そういう時期に当たり,改めて本学会設立の目的や背景を,私も編纂に携わった35年史『出版学の現在―日本出版学会1969-2006年の軌跡』からたどってみると,まず初代会長の野間省一氏は,設立当初に投稿した「出版学と出版学会」(『日本出版学会会報』第1号)で,「出版の総合的な研究は,いぜん未開拓に等しい」と書いている。そして2代会長である布川角左衛門氏も,学会創立10周年で著した「創立10周年に当って」(『出版研究』10号)で,「学会名の本体をなす『出版学』なるものがすでに成立しているわけではなかった」と書いた。
創立メンバーが異口同音に語るように,本学会は出版学の研究者が集まって創設された学会というよりも,学問が成立していない段階で,まず学会が設立されたという極めて異例な設立の経緯を持っている。
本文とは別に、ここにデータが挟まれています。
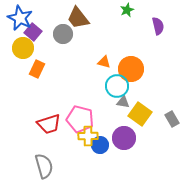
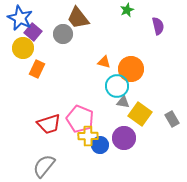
pink pentagon: rotated 8 degrees clockwise
gray semicircle: rotated 125 degrees counterclockwise
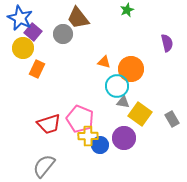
purple semicircle: moved 9 px right, 17 px down
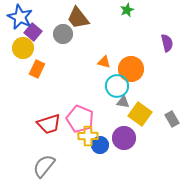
blue star: moved 1 px up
その意味で,本学会の構成員が,必ずしもプロパーの研究者中心ではなく,出版産業に従事する実務者が一定以上の割合を占めていることは必然だとも言える。学問を学問として究めるというよりも,いまでも,出版という営みを,文化的,経済的,社会的に分析することから,「出版学の成立」を目指しているからであろう。
さらに,創立の背景として,野間省一氏が前出の文章であげている「現代的諸条件がもたらしている出版変革の思想的・技術的側面に十全の顧慮を払わねばならない」という指摘や,設立20周年で4代会長の清水英夫氏が「『出版学』の20年」で,『日本出版学会会報』36号に野間氏が寄せた巻頭言を引用し,「1960年代は,全世界的に,政治,社会,文化の全般にわたって,激しい流動の世代であった」と回顧するように,本学会の設立は,社会とそれを映す出版が大きな変化を遂げつつあるという自覚のもとになされたという側面を見逃すことはできない。
そして,40周年を迎えた今日の出版状況が,世界的にみればデジタル化という技術的な大転換時代にあり,そのことが,日本においても,戦後続いてきた取次システムを中心とした出版体制を大きく揺るがしているという点で,設立当時と同様か,それ以上に大きな変化の時代であることは論を待たない。
その意味で,本学会が果たすべき役割は,ますます大きくなっていると言える。来春の総会に向けて40周年を記念する行事などを企画していくことになっているが,それとともに,学会として,今日の出版状況に対する視座と,将来に向けたビジョンを,これまで以上に積極的に提言していく必要があると考える。